The output of this process will be 7 sub-directories of 'topic-nmf', each containing 50 topic modeling results for a different value of k (e.g. 'topic-nmf/nmf_k08/' contains results for k=8). The term rankings for each result are stored in separate files in these sub-directories (e.g. 'topic-nmf/nmf_k08/ranks_1000_050.pkl').

Once all topic models have been generated, to evaluate the stability of a specific value of k, use the 'topic-stability.py' tool. The required arguments for the tool are the reference ranks file, followed by the list of topic model rank files for the same value of k. For instance, to evaluate the stability for k=2 using the top 20 terms from the rankings generated as per above, run:

python topic-stability.py -t 20 reference-nmf/nmf_k02/ranks_reference.pkl topic-nmf/nmf_k02/ranks*

Other Algorithms

This package also includes tools to apply stability analysis for other topic modeling approaches. Stability model selection is performed in an analogous way to that described for NMF above.

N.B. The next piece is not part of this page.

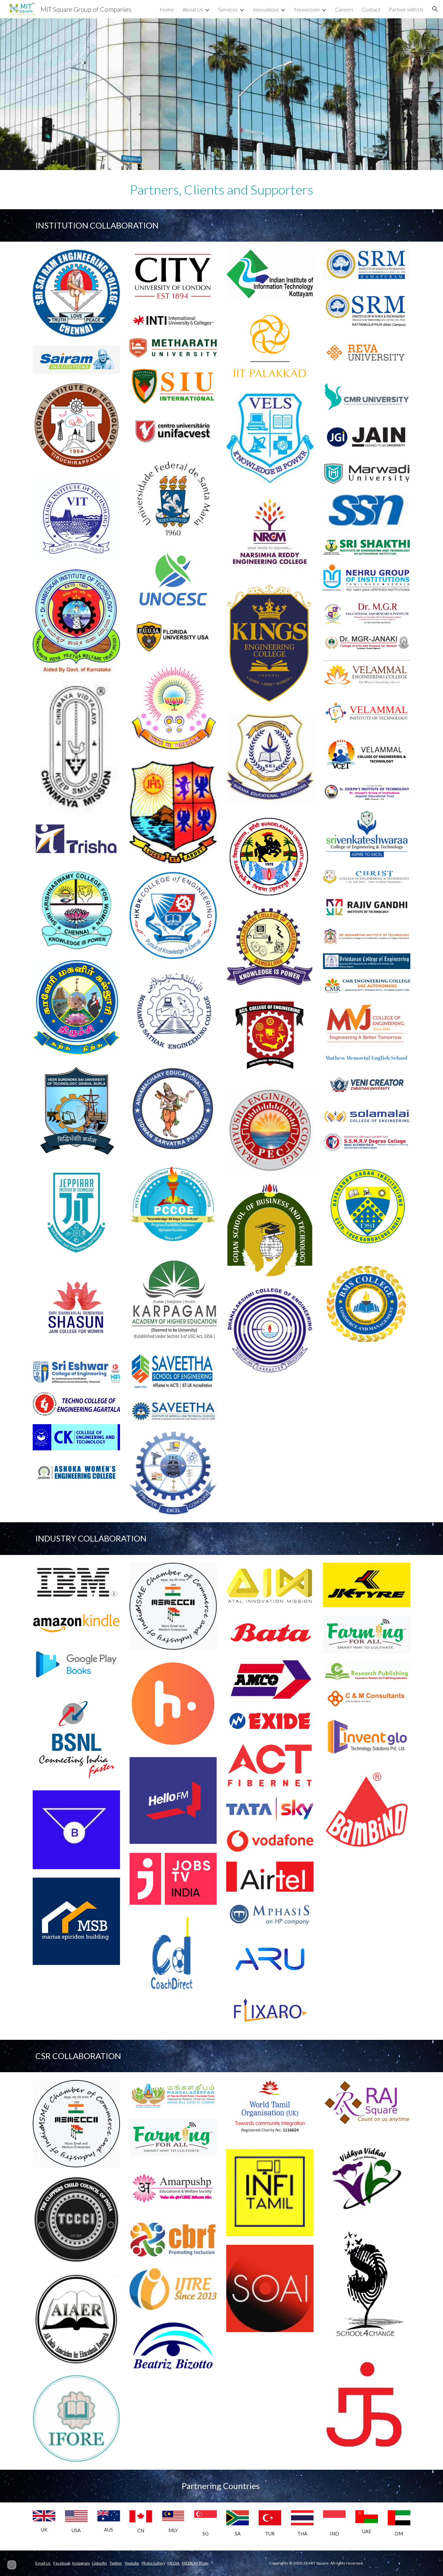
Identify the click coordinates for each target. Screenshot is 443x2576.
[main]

Latent Dirichlet Allocation (LDA)

A wrapper is included for the LDA implementation from the Mallet toolkit. Note that the path to the main Mallet script file needs to be passed as a parameter when running LDA. Specify the option '--rerank' to re-rank terms using the method proposed by Blei and Lafferty (2009).

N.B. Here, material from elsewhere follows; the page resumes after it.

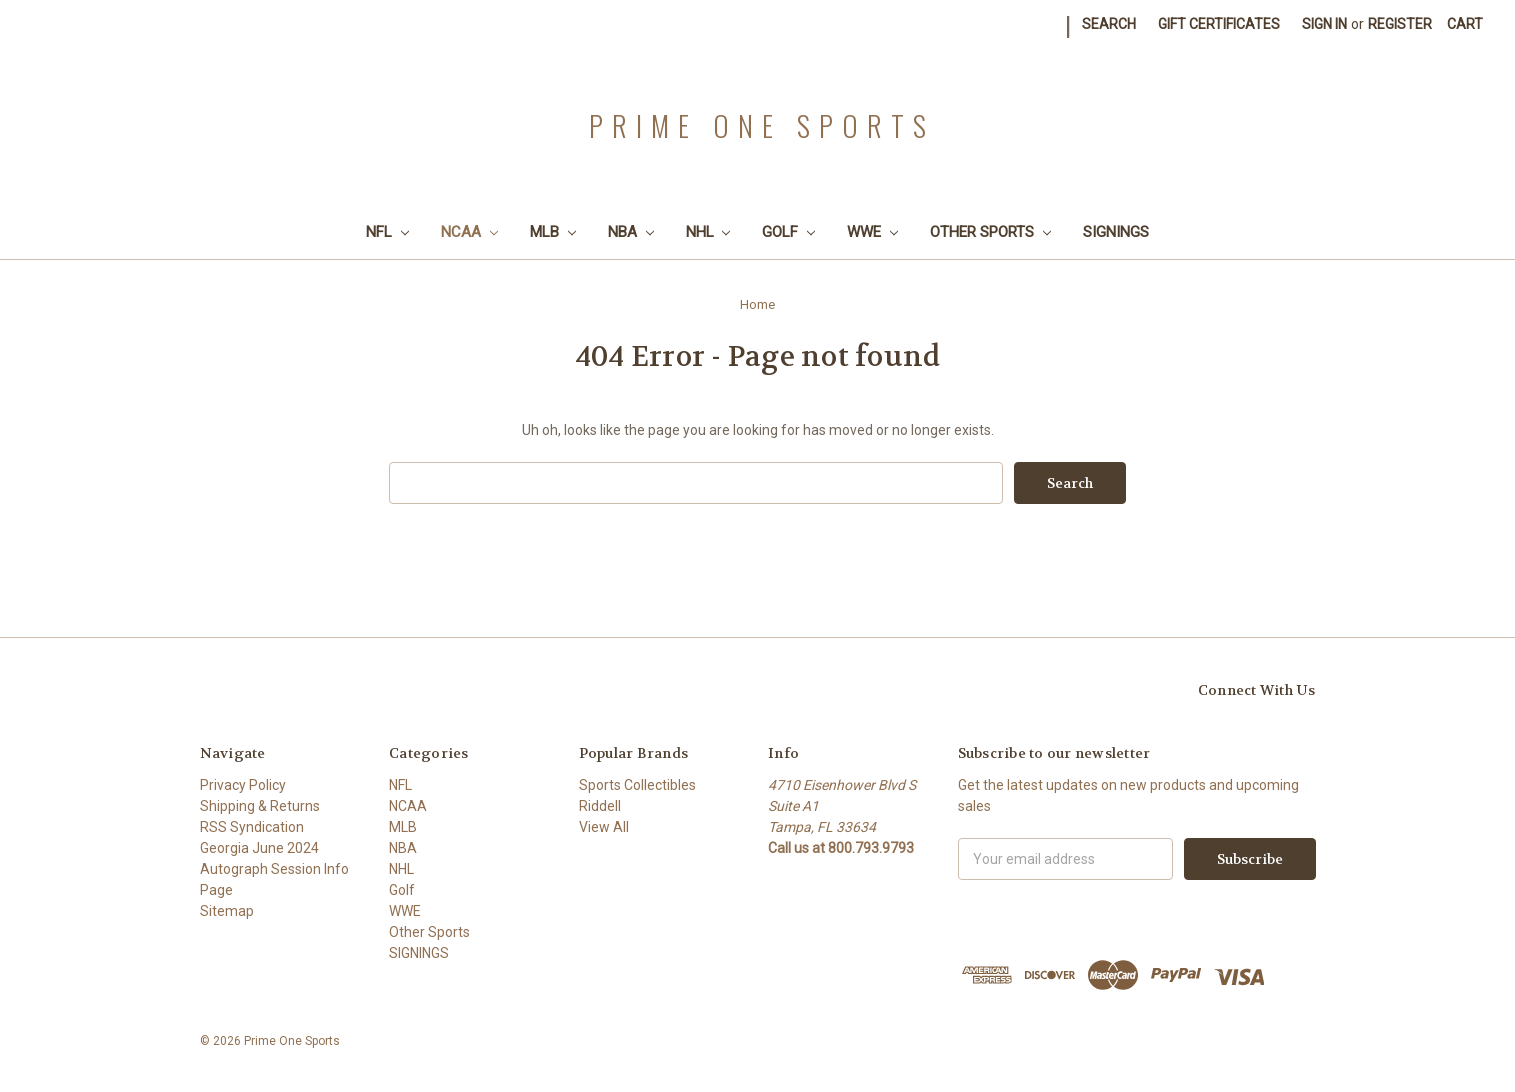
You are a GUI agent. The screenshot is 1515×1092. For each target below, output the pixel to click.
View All (604, 827)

python reference-lda.py sample.pkl --kmin 2 --kmax 8 --rerank -o reference-lda -p ./mallet/bin/mallet
python generate-lda.py sample.pkl --kmin 2 --kmax 8 -r 50 --rerank -o topic-lda/ -p ./mallet/bin/mallet

As for NMF, to evaluate the stability of LDA for k=2 using the top 20 terms from the rankings generated as per above, run:

python topic-stability.py -t 20 reference-lda/lda_k02/ranks_reference.pkl topic-lda/lda_k02/ranks*

Utility Tools

A number of other utility tools are included in the package:

  • 'display-topics.py': Simple tool to display term rankings stored in one or more PKL files.
  • 'validate-topics.py': Compare term rankings, with "gold standard" term rankings coming from a set of ground truth classes associated with a given corpus.
  • 'convert-pkl2mtx.py': Convert a previously pre-processed corpus, stored in binary Joblib (PKL) format, into a plain text format for use with other tools.